Camera-Free Finger Tracking For Real-World Input
Detailed project page
Problem Definition
Traditional media and interaction controls are awkward in motion-heavy environments, and vision-based tracking depends on lighting and clear line of sight. Existing magnetic approaches prove the sensing concept, but they tend to be bulky, interference-prone, or hard to access as a compact developer platform.
Problem Solution
GestureLink uses a pulsed electromagnetic ring and an array of eight tri-axial magnetometers mounted near the wrist to estimate finger pose without cameras. The prototype separates the ring signal from background fields, routes multi-sensor data through a compact acquisition stack, and pushes the processed output into a live viewer for real-time interaction experiments.
Where This Fits
Why Magnetic
No line-of-sight requirement means the system can keep working in poor lighting, partial occlusion, and movement-heavy conditions where camera tracking is less dependable.
Why Wearable
The goal was not a lab-only tracking rig. The team pushed toward a small-form-factor input device that could plausibly live on the body and feel useful outside a desk setup.
Why It Matters
This creates a path toward VR/AR finger tracking, slide control, hands-free media input for skiing or biking, and a more general developer-friendly gesture platform.
Prototype Media
System Architecture
Field Generation
A pulsed ring coil creates a controlled magnetic field signature that is easier to distinguish from background magnetic noise than a passive magnet alone.

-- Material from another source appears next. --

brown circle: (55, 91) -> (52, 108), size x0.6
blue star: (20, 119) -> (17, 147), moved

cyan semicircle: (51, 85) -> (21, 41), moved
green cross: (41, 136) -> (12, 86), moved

- Pulsing improves signal discrimination.
- The architecture leaves room for tracking multiple rings later.
- Low current requirements keep wearable power realistic.
Sensor Stack
Eight tri-axial magnetometers are arranged in a layered 4-top / 4-bottom layout near the wrist to improve spatial sensitivity and reconstruct the field more reliably in 3D.
- Layered geometry improves observability.

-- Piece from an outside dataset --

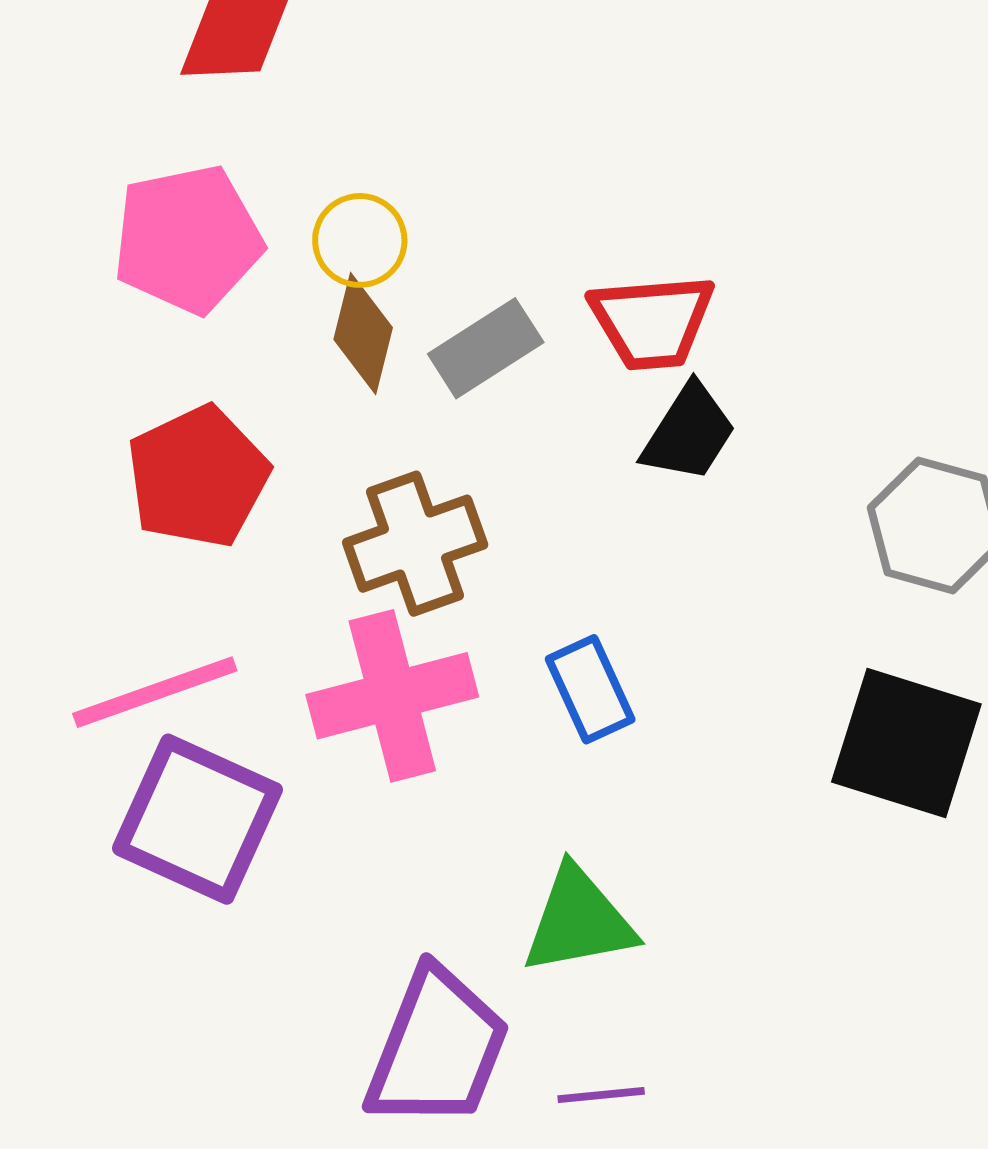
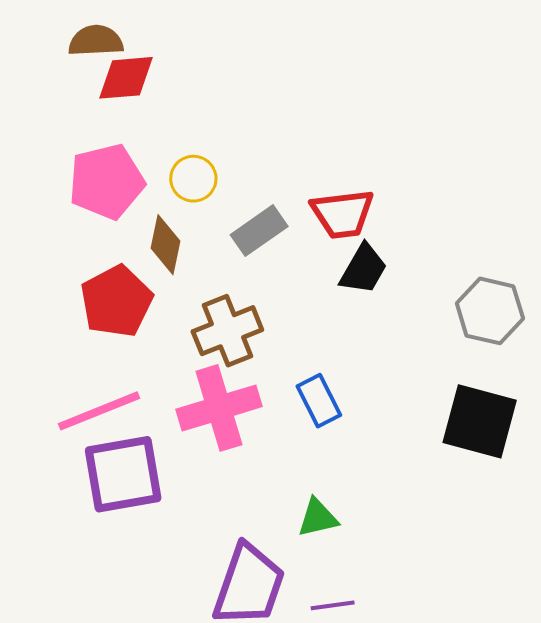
brown diamond: (363, 333) -> (166, 245), moved
purple square: (197, 819) -> (123, 474), turned -32
green triangle: (579, 921) -> (318, 518), size x0.7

- A serial multiplexer enables many sensors on limited pins.
- An Arduino Nano coordinates acquisition and coil control.
Processing Pipeline
After acquisition, the signal is filtered in software and pushed through a lightweight pose-estimation stage before being displayed in a live viewer.
- Goertzel-based filtering isolates the pulsed response.
- A small neural network was used for position estimation.
- The viewer made rapid demo iteration and debugging easier.
Validation and Results
The team compared simulated and measured magnetic field values after global alignment to check whether the simplified field model still described real hardware behavior well enough to be useful.
Pearson Correlation
r = 0.834
Strong linear agreement between simulated and measured field values.
Spearman Correlation
rho = 0.875
Strong trend agreement even when absolute values drifted.
Normalized Error
NRMSE = 0.327
Moderate absolute error, but enough relative fidelity to validate the approach.
Geometry Finding
Simulation suggested the best performance window was around a 10-12 mm ring radius.
Pulse Finding
Lower pulse rates in the 1-3 Hz range behaved better than faster pulsing in the current prototype.
Main Limitation
Performance was limited more by observability, sampling, and data quality than by electrical resonance.
Poster and Next Steps
The current prototype demonstrated that magnetic field-based gesture tracking is feasible in a wearable form factor, but it is still early-stage hardware. The next iteration should focus on strengthening the weak axes, increasing sampling reliability, and turning raw pose estimates into useful gestures.
- Extend tracking from a strong single direction toward fuller 3D pose estimation.
- Add multi-ring support so multiple fingers can be tracked in parallel.
- Improve stability, calibration, and sampling reliability across cycles.
- Explore a three-coil architecture to balance observability across axes.
- Add a gesture-recognition layer for media, slide, and XR interaction tasks.